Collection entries
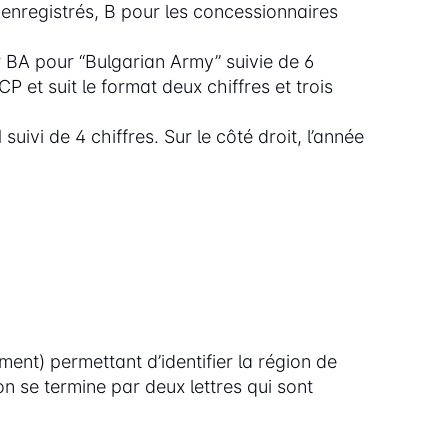
on enregistrés, B pour les concessionnaires
 BA pour “Bulgarian Army” suivie de 6
 et suit le format deux chiffres et trois
ivi de 4 chiffres. Sur le côté droit, l’année
ent) permettant d’identifier la région de
n se termine par deux lettres qui sont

> _ABOUT THIS EXERCISE_: Repeat the records in full, exactly as they appear, but with the pictures removed.

> _WRITTEN ANSWER_:
on enregistrés, B pour les concessionnaires
 BA pour “Bulgarian Army” suivie de 6
 et suit le format deux chiffres et trois
ivi de 4 chiffres. Sur le côté droit, l’année
ent) permettant d’identifier la région de
n se termine par deux lettres qui sont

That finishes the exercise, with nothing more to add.